Bishop took a keen interest in education in the school's young pupils and was for several years associated with the primary school teacher training institute Froebel College, Roehampton and its associated Ibstock Place School, of which she became chairperson of the governors in 1964.

Froebel College's Principal Molly Brearley and Bishop obtained funding from the Leverhulme Foundation to create a short study titled Project for the Study of Educational Failure in Underprivileged Children in 1971. She and Brearley continued, in 1973, with the Froebel Nursery Research Project.
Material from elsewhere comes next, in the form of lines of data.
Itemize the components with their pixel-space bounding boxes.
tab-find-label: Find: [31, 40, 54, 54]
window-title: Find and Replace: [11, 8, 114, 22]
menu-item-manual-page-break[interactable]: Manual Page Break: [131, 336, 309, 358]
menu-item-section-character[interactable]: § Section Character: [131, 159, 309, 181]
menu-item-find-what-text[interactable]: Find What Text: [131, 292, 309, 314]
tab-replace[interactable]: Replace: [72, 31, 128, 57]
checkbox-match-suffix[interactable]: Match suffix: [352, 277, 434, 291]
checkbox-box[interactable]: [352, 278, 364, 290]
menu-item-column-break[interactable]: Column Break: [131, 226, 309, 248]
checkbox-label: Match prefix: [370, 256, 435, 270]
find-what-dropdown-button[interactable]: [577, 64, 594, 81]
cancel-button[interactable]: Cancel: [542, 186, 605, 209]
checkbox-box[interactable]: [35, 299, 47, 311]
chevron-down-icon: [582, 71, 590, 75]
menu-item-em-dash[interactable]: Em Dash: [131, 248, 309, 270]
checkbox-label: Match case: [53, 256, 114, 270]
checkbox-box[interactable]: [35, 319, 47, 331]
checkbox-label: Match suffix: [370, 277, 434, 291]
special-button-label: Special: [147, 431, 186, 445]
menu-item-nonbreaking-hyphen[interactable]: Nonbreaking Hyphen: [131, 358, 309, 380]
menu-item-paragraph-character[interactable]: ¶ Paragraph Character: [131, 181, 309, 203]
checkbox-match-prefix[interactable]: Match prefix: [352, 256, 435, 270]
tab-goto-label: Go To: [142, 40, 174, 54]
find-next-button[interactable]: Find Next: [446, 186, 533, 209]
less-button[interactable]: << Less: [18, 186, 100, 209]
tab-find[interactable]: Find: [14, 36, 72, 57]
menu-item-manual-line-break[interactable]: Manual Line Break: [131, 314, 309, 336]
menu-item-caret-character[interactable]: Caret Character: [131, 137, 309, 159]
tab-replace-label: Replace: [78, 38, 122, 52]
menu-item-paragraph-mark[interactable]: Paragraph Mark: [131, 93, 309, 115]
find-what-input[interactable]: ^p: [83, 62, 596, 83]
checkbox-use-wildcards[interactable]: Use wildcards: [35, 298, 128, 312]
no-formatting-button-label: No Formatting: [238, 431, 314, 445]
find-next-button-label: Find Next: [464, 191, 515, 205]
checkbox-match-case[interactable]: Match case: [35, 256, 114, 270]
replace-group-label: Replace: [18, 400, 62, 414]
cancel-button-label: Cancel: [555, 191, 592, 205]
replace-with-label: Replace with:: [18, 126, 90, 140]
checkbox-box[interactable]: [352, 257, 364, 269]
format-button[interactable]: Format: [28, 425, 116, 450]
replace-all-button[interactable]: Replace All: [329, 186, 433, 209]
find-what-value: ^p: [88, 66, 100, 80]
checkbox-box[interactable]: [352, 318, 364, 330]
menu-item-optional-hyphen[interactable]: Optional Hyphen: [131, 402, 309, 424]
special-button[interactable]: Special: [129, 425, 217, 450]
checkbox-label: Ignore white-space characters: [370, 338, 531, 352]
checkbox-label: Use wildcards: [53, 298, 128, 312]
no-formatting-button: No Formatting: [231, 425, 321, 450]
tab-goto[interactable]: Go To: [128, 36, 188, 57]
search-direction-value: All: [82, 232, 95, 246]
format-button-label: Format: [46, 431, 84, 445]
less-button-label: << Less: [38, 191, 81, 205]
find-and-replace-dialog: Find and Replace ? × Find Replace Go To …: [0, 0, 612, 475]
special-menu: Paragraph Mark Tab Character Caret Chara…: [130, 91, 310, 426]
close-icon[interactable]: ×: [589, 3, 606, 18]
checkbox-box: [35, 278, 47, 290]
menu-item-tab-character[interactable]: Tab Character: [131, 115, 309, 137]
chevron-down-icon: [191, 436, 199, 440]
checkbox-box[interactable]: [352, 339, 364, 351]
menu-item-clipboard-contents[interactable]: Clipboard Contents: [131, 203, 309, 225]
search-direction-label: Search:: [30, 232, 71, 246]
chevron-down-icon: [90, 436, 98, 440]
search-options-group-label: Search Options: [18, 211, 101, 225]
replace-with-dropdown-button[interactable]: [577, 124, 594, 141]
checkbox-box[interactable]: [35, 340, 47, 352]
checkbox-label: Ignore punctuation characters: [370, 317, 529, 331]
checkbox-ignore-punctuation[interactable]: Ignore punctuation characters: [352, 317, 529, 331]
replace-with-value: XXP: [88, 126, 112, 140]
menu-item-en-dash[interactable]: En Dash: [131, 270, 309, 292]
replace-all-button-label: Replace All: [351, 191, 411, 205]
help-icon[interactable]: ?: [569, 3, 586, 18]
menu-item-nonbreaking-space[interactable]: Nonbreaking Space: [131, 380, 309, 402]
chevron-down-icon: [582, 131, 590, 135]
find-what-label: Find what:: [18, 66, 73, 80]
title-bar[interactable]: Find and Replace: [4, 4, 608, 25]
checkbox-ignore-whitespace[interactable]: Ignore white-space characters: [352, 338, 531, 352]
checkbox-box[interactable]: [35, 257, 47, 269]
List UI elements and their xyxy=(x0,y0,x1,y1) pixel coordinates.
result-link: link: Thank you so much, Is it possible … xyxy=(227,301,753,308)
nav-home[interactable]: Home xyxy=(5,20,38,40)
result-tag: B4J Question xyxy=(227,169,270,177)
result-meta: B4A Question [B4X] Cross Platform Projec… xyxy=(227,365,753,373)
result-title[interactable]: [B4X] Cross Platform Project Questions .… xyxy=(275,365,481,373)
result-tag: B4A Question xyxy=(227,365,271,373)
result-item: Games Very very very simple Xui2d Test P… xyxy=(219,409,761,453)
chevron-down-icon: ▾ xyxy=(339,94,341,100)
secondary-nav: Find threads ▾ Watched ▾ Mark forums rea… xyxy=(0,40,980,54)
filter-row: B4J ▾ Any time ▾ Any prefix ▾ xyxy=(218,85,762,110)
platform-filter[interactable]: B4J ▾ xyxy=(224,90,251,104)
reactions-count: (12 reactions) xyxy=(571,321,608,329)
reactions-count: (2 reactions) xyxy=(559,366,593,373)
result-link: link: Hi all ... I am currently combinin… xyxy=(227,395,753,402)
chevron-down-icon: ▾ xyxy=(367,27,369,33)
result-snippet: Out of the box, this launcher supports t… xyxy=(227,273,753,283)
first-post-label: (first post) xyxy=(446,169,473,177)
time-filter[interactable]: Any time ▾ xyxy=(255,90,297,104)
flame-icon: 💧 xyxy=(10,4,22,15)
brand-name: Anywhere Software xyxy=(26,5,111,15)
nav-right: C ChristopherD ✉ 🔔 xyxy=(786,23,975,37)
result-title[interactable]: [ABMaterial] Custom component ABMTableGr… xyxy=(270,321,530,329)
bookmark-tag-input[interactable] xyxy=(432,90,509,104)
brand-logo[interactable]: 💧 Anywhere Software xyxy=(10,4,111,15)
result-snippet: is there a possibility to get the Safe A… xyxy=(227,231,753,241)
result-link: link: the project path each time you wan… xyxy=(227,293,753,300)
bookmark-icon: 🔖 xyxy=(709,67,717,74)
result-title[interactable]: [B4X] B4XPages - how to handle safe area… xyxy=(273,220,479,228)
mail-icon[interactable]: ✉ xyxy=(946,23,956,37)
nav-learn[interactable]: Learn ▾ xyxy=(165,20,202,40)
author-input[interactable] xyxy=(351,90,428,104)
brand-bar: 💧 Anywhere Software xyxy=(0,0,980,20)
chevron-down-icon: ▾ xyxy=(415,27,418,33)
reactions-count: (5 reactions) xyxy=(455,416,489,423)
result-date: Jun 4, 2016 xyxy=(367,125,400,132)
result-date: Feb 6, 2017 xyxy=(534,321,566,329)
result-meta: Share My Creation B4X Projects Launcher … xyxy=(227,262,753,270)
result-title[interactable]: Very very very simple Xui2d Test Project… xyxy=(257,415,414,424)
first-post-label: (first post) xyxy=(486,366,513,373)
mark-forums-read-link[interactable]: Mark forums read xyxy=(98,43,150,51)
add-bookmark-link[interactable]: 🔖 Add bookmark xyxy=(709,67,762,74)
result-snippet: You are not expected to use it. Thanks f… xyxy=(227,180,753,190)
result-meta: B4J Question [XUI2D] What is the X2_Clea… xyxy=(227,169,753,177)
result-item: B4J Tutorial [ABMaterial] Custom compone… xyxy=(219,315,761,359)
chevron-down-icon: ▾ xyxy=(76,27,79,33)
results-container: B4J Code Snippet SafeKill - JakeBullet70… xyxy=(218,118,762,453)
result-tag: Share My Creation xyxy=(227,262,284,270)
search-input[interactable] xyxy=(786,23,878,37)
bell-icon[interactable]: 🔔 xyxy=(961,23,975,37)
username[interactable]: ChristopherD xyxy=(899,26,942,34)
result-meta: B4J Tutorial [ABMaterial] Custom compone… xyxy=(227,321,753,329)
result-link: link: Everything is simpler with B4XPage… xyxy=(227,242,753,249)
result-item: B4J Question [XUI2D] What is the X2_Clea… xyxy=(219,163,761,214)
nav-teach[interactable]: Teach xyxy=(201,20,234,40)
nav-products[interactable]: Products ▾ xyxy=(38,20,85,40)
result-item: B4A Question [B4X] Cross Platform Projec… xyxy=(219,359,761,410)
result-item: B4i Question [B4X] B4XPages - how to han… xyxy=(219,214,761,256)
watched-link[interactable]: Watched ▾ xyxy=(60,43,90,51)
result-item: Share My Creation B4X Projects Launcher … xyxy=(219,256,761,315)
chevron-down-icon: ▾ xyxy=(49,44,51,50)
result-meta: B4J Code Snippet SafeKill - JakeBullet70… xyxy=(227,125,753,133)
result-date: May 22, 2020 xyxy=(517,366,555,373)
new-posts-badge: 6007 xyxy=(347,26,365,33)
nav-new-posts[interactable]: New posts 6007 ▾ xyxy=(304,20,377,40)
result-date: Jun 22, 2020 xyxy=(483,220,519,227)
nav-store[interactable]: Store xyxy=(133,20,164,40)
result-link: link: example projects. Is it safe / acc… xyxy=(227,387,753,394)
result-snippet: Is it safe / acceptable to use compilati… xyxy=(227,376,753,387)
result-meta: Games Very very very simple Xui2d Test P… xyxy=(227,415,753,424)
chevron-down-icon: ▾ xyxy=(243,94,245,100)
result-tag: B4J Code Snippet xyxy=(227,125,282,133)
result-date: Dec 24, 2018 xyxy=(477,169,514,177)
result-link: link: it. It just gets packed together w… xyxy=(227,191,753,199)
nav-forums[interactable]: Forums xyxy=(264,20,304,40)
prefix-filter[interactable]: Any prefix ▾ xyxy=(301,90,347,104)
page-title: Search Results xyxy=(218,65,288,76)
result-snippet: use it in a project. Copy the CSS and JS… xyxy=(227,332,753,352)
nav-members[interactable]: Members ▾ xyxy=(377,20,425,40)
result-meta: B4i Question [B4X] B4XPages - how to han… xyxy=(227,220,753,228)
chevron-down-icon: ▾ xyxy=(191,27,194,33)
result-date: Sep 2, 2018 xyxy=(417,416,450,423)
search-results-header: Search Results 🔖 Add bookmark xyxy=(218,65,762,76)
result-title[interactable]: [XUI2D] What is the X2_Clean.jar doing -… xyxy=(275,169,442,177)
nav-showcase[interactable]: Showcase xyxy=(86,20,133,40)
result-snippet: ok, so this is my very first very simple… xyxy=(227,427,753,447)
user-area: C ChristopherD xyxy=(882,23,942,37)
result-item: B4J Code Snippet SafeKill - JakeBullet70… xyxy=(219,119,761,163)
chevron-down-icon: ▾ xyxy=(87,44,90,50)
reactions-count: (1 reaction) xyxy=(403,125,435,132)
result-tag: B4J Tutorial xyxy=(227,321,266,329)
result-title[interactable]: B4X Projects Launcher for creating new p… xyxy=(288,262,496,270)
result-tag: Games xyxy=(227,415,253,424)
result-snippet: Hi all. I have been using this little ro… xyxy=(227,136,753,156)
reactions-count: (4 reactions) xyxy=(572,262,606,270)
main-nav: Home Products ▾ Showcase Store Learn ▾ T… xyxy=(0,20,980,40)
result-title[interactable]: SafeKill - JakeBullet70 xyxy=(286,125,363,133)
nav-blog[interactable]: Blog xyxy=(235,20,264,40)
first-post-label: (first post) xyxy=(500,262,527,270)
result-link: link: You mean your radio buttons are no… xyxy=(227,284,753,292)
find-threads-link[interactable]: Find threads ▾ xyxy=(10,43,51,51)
They persuaded a lecturer Chris Athey to lead the work and the free nursery they had created. The project ran until 1978.

Bishop was an ardent opposer of the college amalgamating and reorganising when teacher training numbers decreased during the 1970s. She left in 1979. Bishop was also a member of the Council for Professions Supplementary to Medicine, the Television Research Committee of the Home Office, as well as the Committee of Vice Chancellors and Principals on University entrance requirements.

==Personal life==
In the 1953 New Year Honours, Bishop was appointed Commander of the Order of the British Empire. Bishop was promoted to Dame Commander of the Most Excellent Order of the British Empire in the 1963 New Year Honours. On 7 June 1993, she died of bronchopneumonia at Queen Mary's Hospital, Roehampton. Bishop was cremated at Putney Vale Cemetery on the afternoon of 17 June 1993. On the afternoon of 4 October 1993, a memorial service was held for her in St Margaret's, Westminster.

==Legacy==
The Bishop Centre at the Godolphin and Latymer School was named in her memory. A bromide print of Bishop taken by the photographer Walter Bird in February 1963 is held in the collection of the National Portrait Gallery, London.